**Assigned task**
Look through the material for lines with the word "Screenshot", and copy each one.
- - - - -
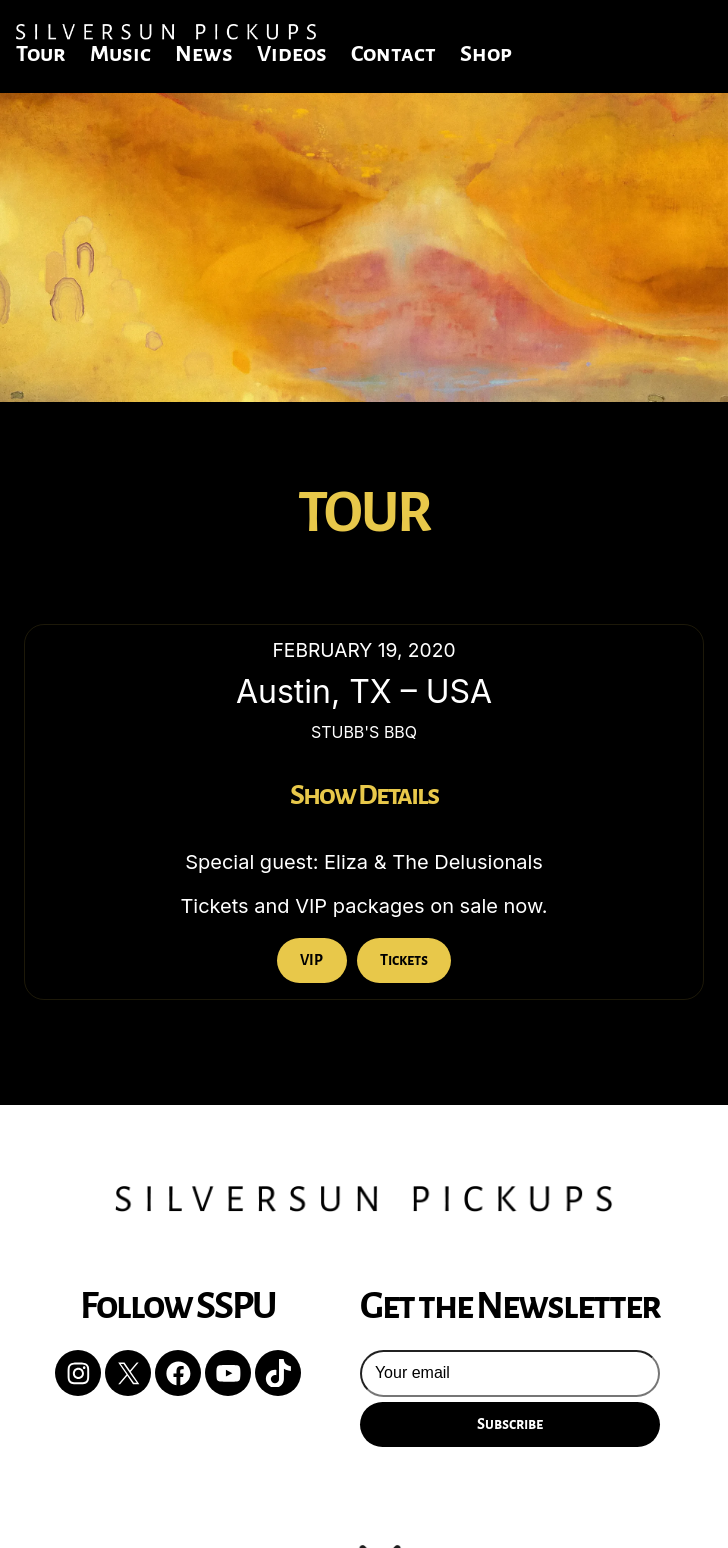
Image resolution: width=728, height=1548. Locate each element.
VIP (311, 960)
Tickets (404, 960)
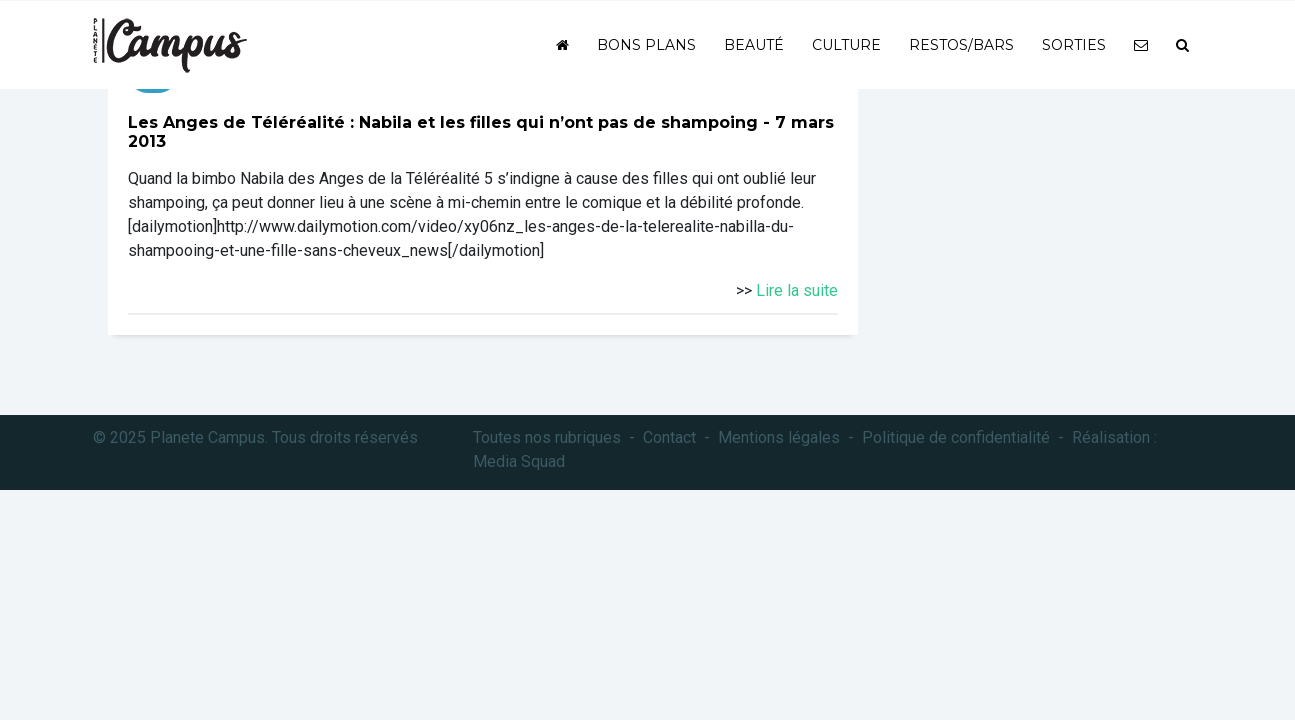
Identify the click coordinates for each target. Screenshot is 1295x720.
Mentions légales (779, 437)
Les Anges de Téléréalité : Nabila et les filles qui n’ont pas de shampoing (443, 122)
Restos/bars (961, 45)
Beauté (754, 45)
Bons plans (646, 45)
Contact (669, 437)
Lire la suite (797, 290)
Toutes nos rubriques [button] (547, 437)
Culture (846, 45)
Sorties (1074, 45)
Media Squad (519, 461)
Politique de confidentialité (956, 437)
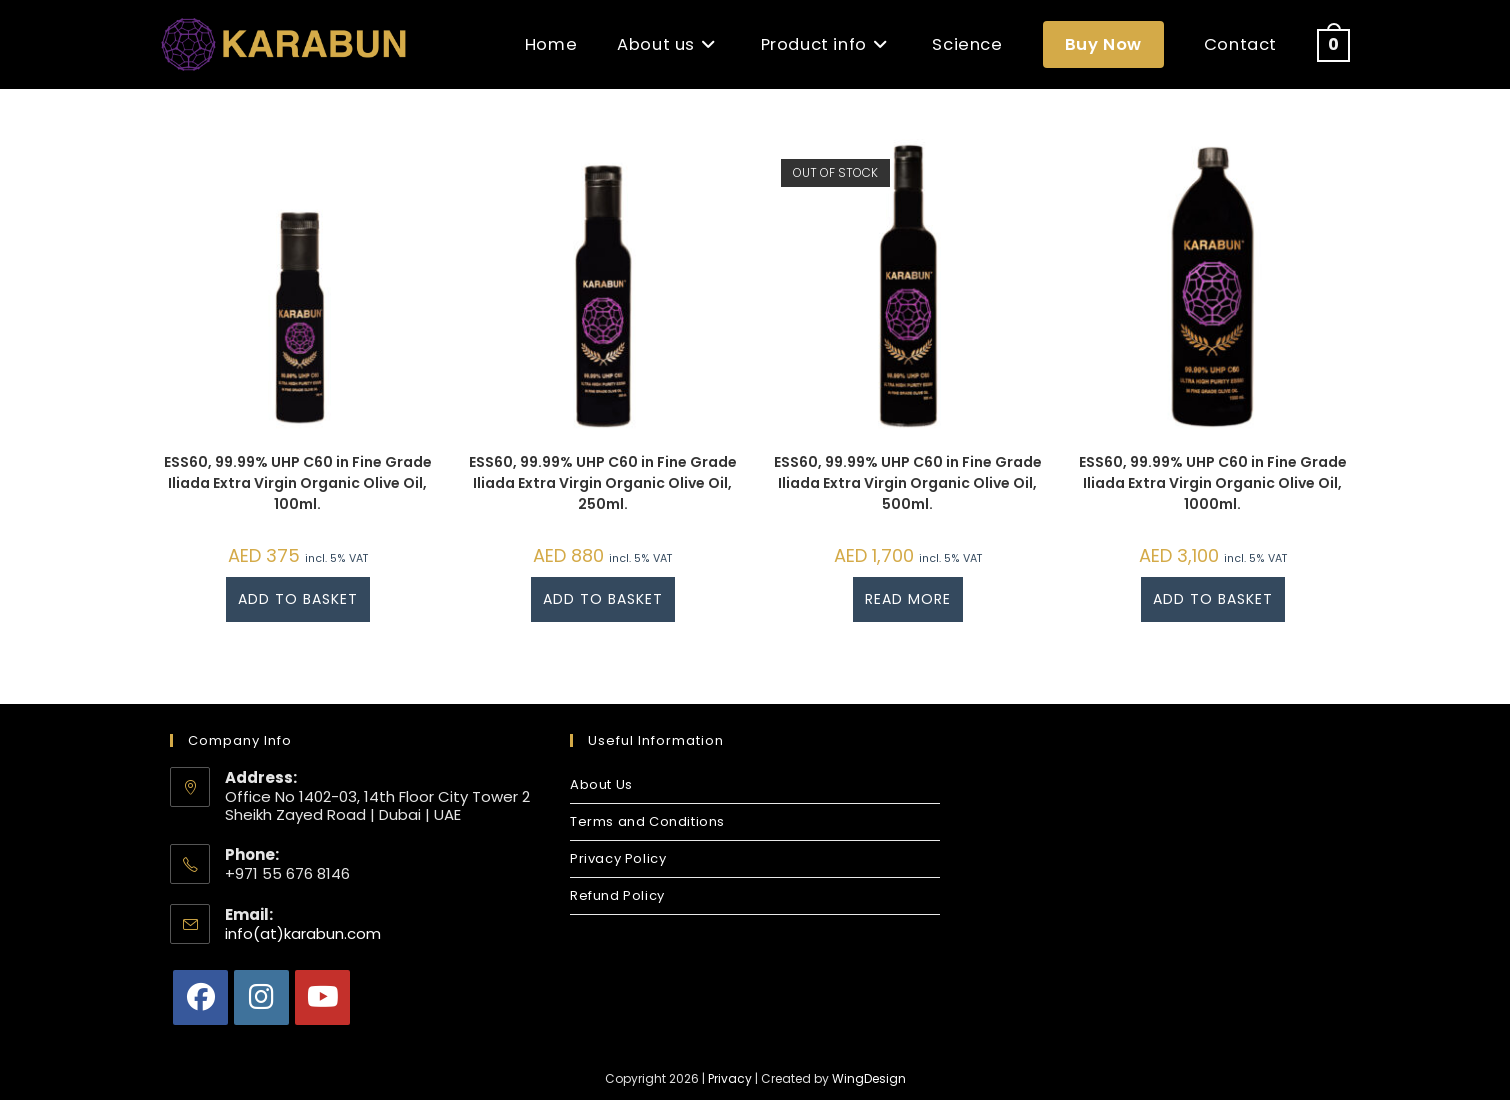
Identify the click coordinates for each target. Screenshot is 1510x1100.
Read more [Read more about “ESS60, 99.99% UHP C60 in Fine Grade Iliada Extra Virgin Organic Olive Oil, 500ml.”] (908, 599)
- - - - -
**Task answer**
Identify the click coordinates for each target. Screenshot is 1295x720.
Identify the click coordinates for each target. Screenshot is 1510x1100.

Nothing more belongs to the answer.